"Paralysis?" suggested Ella.
"It means that, I take it. Paralysis of the heart, Miss Ella. Hubert said syncope--but he is not a doctor. There was no suffering; none. He went off as quietly as one sinks to sleep."
"I can't help wishing that my uncle had never sent for Dr. Jago," mused Ella. "I had far more confidence in Dr. Spreckley, who had studied his constitution for years."
"The Squire used to say," cried Aaron, "that he should never have been alive so long, if it hadn't been for Dr. Jago."
"It may be so. Who now can tell? But I was deeply grieved when Dr. Spreckley ceased to attend him. I thought--some instinct seemed to warn me--that it might not be for the best."
Aaron made no reply, and they sat a little while in silence. Then Ella spoke--in a softer tone.
"Did Uncle Gilbert often talk about me, Aaron?
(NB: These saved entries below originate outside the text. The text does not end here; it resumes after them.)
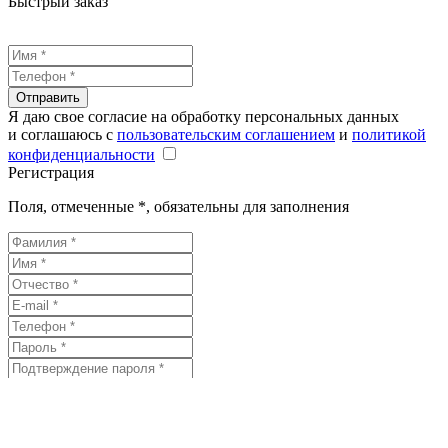
Быстрый заказ
Отправить
Я даю свое согласие на обработку персональных данных
и соглашаюсь с
пользовательским соглашением
и
политикой
конфиденциальности
Регистрация
Поля, отмеченные
*
, обязательны для заполнения
Зарегистрироваться
Я даю свое согласие на обработку персональных данных
и соглашаюсь с
пользовательским соглашением
и
политикой
конфиденциальности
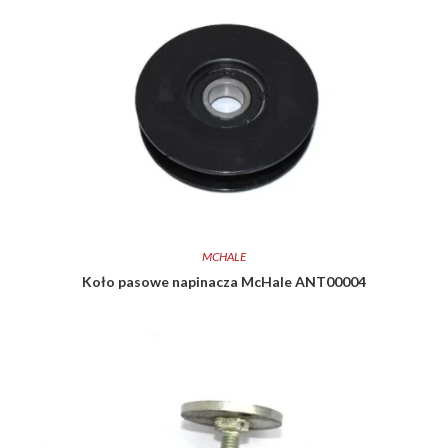
MCHALE
Koło pasowe napinacza McHale ANT00004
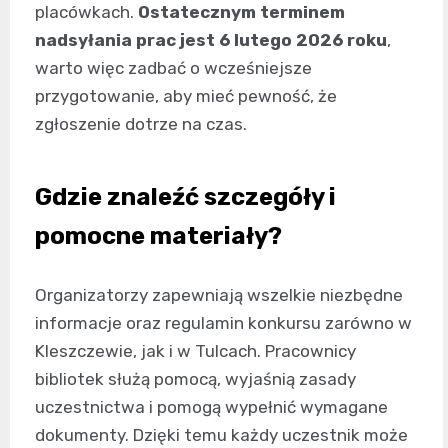
placówkach.
Ostatecznym terminem
nadsyłania prac jest 6 lutego 2026 roku
,
warto więc zadbać o wcześniejsze
przygotowanie, aby mieć pewność, że
zgłoszenie dotrze na czas.
Gdzie znaleźć szczegóły i
pomocne materiały?
Organizatorzy zapewniają wszelkie niezbędne
informacje oraz regulamin konkursu zarówno w
Kleszczewie, jak i w Tulcach. Pracownicy
bibliotek służą pomocą, wyjaśnią zasady
uczestnictwa i pomogą wypełnić wymagane
dokumenty. Dzięki temu każdy uczestnik może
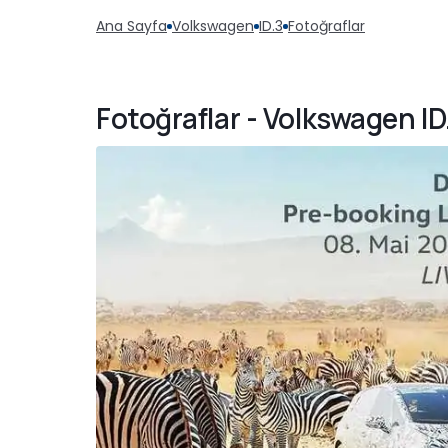
Ana Sayfa
Volkswagen
ID.3
Fotoğraflar
Fotoğraflar - Volkswagen ID.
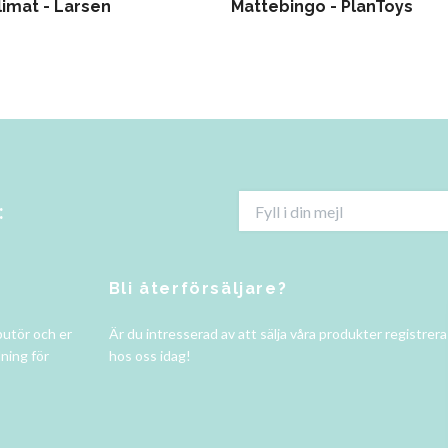
limat - Larsen
Mattebingo - PlanToys
:
Bli återförsäljare?
butör och er
Är du intresserad av att sälja våra produkter registrer
ning för
hos oss idag!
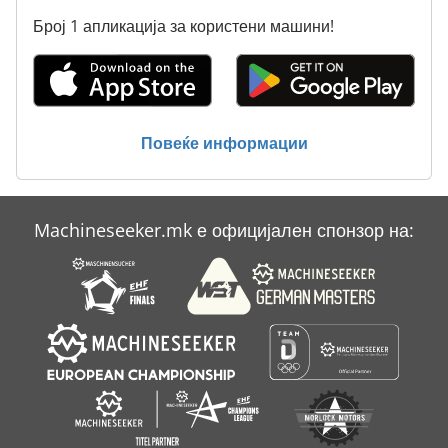
Број 1 апликација за користени машини!
Alztronic 16
Ammann Av 12
Ammann Av 20
Повеќе информации
Aszx 648
Emcomat 14
Machineseeker.mk е официјален спонзор на:
Graziano Sag 14
Linde E 14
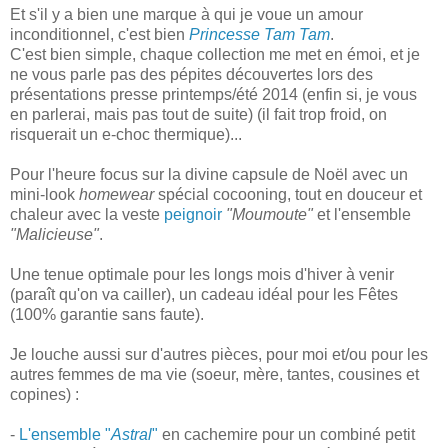
Et s'il y a bien une marque à qui je voue un amour
inconditionnel, c'est bien
Princesse Tam Tam
.
C'est bien simple, chaque collection me met en émoi, et je
ne vous parle pas des pépites découvertes lors des
présentations presse printemps/été 2014 (enfin si, je vous
en parlerai, mais pas tout de suite) (il fait trop froid, on
risquerait un e-choc thermique)...
Pour l'heure focus sur la divine capsule de Noël avec un
mini-look
homewear
spécial cocooning, tout en douceur et
chaleur avec la veste
peignoir
"Moumoute"
et l'ensemble
"Malicieuse"
.
Une tenue optimale pour les longs mois d'hiver à venir
(paraît qu'on va cailler), un cadeau idéal pour les Fêtes
(100% garantie sans faute).
Je louche aussi sur d'autres pièces, pour moi et/ou pour les
autres femmes de ma vie (soeur, mère, tantes, cousines et
copines) :
-
L'ensemble "
Astral
"
en cachemire pour un combiné petit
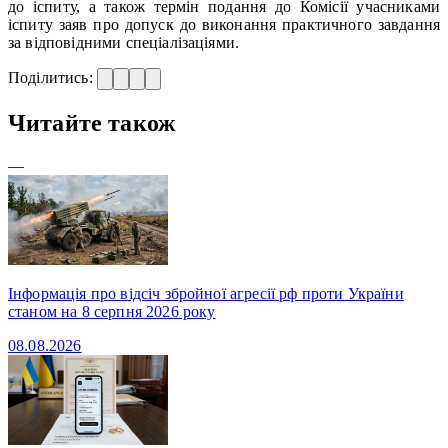
до іспиту, а також термін подання до Комісії учасниками
іспиту заяв про допуск до виконання практичного завдання
за відповідними спеціалізаціями.
Поділитись:
Читайте також
—
Інформація про відсіч збройної агресії рф проти України
станом на 8 серпня 2026 року
08.08.2026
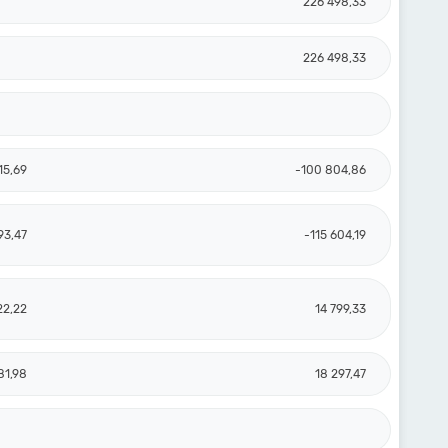
226 498,33
226 498,33
15,69
-100 804,86
93,47
-115 604,19
22,22
14 799,33
81,98
18 297,47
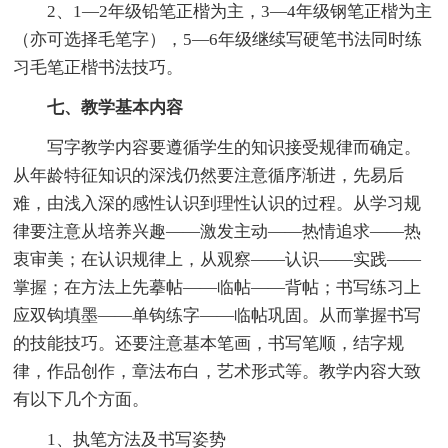
2、1—2年级铅笔正楷为主，3—4年级钢笔正楷为主
（亦可选择毛笔字），5—6年级继续写硬笔书法同时练
习毛笔正楷书法技巧。
七、教学基本内容
写字教学内容要遵循学生的知识接受规律而确定。
从年龄特征知识的深浅仍然要注意循序渐进，先易后
难，由浅入深的感性认识到理性认识的过程。从学习规
律要注意从培养兴趣——激发主动——热情追求——热
衷审美；在认识规律上，从观察——认识——实践——
掌握；在方法上先摹帖——临帖——背帖；书写练习上
应双钩填墨——单钩练字——临帖巩固。从而掌握书写
的技能技巧。还要注意基本笔画，书写笔顺，结字规
律，作品创作，章法布白，艺术形式等。教学内容大致
有以下几个方面。
1、执笔方法及书写姿势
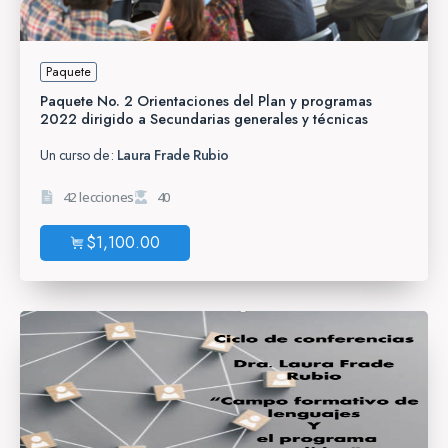
Paquete
Paquete No. 2 Orientaciones del Plan y programas
2022 dirigido a Secundarias generales y técnicas
Un curso de:
Laura Frade Rubio
42 lecciones
40
$
1,100.00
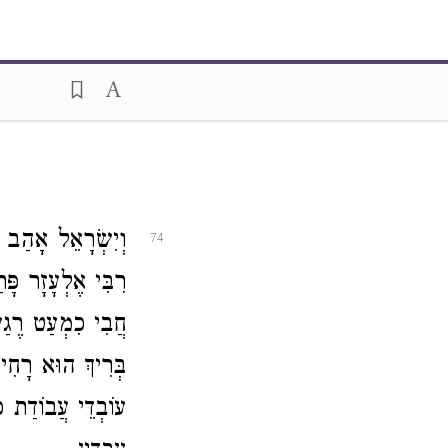
וְיִשְׂרָאֵל אָהַב .
74
רִבִּי אֶלְעָזָר, (
חֲבִי כִמְעַט רֶגַע
בְּרִיךְ הוּא רָחִים
עוֹבְדֵי עֲבוֹדַת כּ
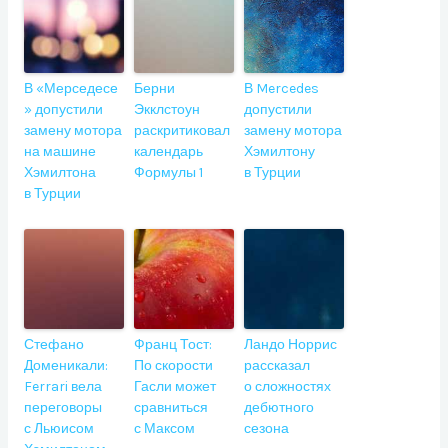
В «Мерседесе
Берни
В Mercedes
» допустили
Экклстоун
допустили
замену мотора
раскритиковал
замену мотора
на машине
календарь
Хэмилтону
Хэмилтона
Формулы 1
в Турции
в Турции
Стефано
Франц Тост:
Ландо Норрис
Доменикали:
По скорости
рассказал
Ferrari вела
Гасли может
о сложностях
переговоры
сравниться
дебютного
с Льюисом
с Максом
сезона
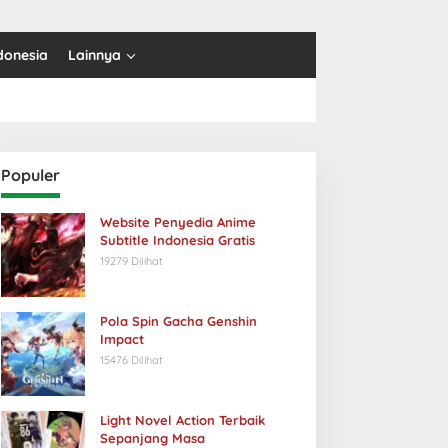
donesia
Lainnya
Populer
Website Penyedia Anime
Subtitle Indonesia Gratis
19279 Dilihat
Pola Spin Gacha Genshin
Impact
15476 Dilihat
Light Novel Action Terbaik
Sepanjang Masa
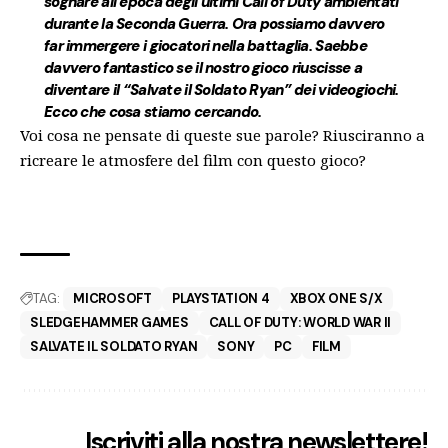
sognare all’epoca degli ultimi Call of Duty ambientati
durante la Seconda Guerra. Ora possiamo davvero
far immergere i giocatori nella battaglia. Saebbe
davvero fantastico se il nostro gioco riuscisse a
diventare il “Salvate il Soldato Ryan” dei videogiochi.
Ecco che cosa stiamo cercando.
Voi cosa ne pensate di queste sue parole? Riusciranno a
ricreare le atmosfere del film con questo gioco?
TAG:
MICROSOFT
PLAYSTATION 4
XBOX ONE S/X
SLEDGEHAMMER GAMES
CALL OF DUTY: WORLD WAR II
SALVATE IL SOLDATO RYAN
SONY
PC
FILM
Iscriviti alla nostra newslettere!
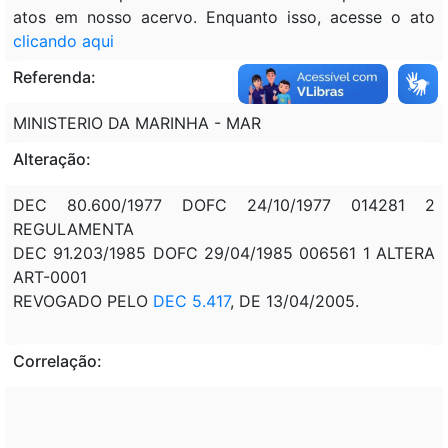
atos em nosso acervo. Enquanto isso, acesse o ato
clicando aqui
Referenda:
MINISTERIO DA MARINHA - MAR
Alteração:
DEC 80.600/1977 DOFC 24/10/1977 014281 2
REGULAMENTA
DEC 91.203/1985 DOFC 29/04/1985 006561 1 ALTERA
ART-0001
REVOGADO PELO
DEC 5.417
, DE 13/04/2005.
Correlação:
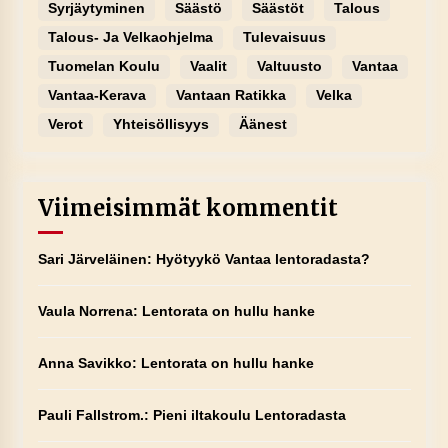
Syrjäytyminen
Säästö
Säästöt
Talous
Talous- Ja Velkaohjelma
Tulevaisuus
Tuomelan Koulu
Vaalit
Valtuusto
Vantaa
Vantaa-Kerava
Vantaan Ratikka
Velka
Verot
Yhteisöllisyys
Äänest
Viimeisimmät kommentit
Sari Järveläinen
:
Hyötyykö Vantaa lentoradasta?
Vaula Norrena
:
Lentorata on hullu hanke
Anna Savikko
:
Lentorata on hullu hanke
Pauli Fallstrom.
:
Pieni iltakoulu Lentoradasta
Did I seem to be much in his thoughts?"
"I don't think a day ever passed but what he mentioned you, Miss Ella," warmly replied the old man. "When he used to sit in his easy-chair, staring hard into the fire, I've said to myself many a time, 'He's thinking of one that is far away.'"
"Oh! that he had but sent for me!--How was it, Aaron, that he did not let me come home in time for his birthday? Could not _you_ have suggested to him that I ought to be here?"
The old man coughed uneasily. "I did speak to him about it, Miss Ella. I told him that you would be fretting your heart out at being so long away. But there! you know the kind of man he was--taking his own will and listening to nobody."